Additionally, as a holding company, our ability to pay dividends will be subject to the ability of our operating subsidiary Viper OpCo and any future subsidiaries to provide cash to us. Viper Energy, Inc. has no material assets other than its membership interest in Viper OpCo, which holds all of the mineral and royalty interests and other assets consolidated on our balance sheet.

 

Under the DGCL we may only pay dividends to our stockholders out of (i) our surplus, as defined and computed under the provisions of the DGCL or (ii) our net profits for the fiscal year in which the dividend is declared and/or the preceding fiscal year. If we do not have sufficient surplus or net profits, we will be prohibited by law from paying any such dividend.
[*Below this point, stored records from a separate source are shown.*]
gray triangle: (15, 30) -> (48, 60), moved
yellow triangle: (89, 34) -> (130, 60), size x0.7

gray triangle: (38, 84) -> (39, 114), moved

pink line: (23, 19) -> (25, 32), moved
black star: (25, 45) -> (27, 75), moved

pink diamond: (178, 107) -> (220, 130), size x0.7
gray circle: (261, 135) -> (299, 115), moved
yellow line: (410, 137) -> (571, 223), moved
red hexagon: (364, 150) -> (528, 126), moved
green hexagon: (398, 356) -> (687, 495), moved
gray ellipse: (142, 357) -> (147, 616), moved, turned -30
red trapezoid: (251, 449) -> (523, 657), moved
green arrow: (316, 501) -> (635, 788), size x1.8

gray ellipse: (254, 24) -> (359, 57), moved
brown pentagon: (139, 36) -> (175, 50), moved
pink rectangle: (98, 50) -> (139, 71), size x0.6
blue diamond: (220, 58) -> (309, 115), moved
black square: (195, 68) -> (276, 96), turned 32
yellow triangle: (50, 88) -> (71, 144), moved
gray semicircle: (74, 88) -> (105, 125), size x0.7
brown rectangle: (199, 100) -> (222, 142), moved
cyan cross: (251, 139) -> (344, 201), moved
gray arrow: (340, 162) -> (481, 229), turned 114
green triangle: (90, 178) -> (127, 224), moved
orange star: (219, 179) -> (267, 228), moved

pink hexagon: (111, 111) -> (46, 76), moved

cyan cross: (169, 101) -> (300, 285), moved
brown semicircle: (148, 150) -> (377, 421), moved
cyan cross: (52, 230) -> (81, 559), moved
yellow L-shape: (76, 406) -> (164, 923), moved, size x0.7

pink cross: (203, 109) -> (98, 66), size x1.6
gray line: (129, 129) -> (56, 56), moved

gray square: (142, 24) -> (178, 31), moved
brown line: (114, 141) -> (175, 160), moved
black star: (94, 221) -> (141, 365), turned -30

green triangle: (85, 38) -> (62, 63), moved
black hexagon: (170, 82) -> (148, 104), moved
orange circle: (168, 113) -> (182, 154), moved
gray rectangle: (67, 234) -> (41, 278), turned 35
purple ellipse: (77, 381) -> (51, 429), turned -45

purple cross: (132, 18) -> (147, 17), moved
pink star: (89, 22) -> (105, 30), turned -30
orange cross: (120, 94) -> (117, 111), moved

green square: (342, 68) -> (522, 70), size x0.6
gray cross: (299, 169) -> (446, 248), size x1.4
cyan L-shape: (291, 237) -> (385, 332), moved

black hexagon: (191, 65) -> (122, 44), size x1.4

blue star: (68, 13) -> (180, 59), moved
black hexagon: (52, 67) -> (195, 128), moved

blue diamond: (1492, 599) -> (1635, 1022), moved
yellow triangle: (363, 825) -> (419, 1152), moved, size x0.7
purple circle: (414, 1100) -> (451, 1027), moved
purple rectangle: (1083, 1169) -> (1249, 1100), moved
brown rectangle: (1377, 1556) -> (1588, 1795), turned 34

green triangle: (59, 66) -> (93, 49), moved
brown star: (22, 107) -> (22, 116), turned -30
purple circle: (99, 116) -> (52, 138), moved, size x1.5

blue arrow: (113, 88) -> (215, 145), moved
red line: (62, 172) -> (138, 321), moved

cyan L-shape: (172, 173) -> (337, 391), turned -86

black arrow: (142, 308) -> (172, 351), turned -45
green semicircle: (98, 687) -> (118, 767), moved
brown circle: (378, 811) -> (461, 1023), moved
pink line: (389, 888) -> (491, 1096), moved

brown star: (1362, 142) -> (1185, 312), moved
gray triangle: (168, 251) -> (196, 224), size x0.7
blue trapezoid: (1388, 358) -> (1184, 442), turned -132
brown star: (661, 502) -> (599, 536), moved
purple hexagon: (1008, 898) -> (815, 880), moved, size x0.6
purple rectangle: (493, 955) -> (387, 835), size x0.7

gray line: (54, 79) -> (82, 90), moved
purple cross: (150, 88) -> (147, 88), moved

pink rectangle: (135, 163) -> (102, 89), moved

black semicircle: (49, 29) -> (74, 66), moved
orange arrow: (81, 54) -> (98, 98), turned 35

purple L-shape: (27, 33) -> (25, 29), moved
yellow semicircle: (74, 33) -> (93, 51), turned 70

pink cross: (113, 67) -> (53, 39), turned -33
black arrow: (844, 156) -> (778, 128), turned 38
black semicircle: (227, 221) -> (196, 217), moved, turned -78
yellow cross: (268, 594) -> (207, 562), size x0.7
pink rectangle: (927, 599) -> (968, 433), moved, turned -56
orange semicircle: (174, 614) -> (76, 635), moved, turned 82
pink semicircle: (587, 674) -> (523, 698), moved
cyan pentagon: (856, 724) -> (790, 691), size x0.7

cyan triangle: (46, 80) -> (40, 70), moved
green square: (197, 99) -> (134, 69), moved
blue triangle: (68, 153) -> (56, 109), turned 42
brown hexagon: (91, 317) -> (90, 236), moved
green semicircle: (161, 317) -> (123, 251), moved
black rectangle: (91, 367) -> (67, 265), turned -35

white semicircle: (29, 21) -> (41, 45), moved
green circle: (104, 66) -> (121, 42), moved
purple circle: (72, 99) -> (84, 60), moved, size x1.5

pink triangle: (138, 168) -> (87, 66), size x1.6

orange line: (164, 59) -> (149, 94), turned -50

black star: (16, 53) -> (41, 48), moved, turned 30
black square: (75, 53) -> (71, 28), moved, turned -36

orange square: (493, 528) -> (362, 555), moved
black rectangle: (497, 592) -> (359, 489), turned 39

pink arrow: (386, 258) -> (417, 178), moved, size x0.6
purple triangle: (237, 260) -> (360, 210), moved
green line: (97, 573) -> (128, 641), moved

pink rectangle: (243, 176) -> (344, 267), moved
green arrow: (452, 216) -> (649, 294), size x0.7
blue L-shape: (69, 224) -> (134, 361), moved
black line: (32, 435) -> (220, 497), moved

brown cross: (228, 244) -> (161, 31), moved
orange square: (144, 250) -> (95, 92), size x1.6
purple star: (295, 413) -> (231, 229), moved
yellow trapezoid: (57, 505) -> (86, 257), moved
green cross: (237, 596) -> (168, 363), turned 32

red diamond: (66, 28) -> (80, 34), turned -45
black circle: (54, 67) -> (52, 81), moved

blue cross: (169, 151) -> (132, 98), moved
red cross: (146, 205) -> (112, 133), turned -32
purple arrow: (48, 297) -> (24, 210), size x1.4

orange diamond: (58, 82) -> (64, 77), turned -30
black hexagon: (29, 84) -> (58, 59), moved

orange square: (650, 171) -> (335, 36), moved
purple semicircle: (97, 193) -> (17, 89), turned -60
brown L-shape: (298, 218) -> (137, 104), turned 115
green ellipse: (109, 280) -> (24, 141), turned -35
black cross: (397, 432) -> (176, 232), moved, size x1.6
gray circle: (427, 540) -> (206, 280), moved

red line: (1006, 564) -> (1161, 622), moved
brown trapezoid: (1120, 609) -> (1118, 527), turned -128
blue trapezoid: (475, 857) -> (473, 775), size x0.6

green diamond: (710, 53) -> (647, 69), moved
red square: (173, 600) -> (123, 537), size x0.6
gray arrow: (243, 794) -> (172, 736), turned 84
In addition, the terms of the Viper OpCo revolving credit facility include, and any other debt instruments or financing arrangements may from time to time include, covenants or other restrictions that could constrain our ability to pay dividends, make other distributions or repurchase our common stock. Our certificate of incorporation contains provisions authorizing us to issue series of preferred stock that may have designations, preferences, rights, powers and duties that are different from, and may be senior to, those applicable to our Class A common stock.

 

Furthermore, by making cash dividends to our stockholders rather than investing that cash in our businesses, we risk slowing the pace of our growth, or not having a sufficient amount of cash to fund future acquisitions, new investments or other capital requirements.

 

The market price of our Class A common stock could be adversely affected by sales of substantial amounts of our Class A common stock in the public or private markets.

 

Sales by holders of a substantial number of our Class A common stock in the public markets, or the perception that such sales might occur, could have a material adverse effect on the price of our Class A common stock or could impair our ability to obtain capital through an offering of equity securities.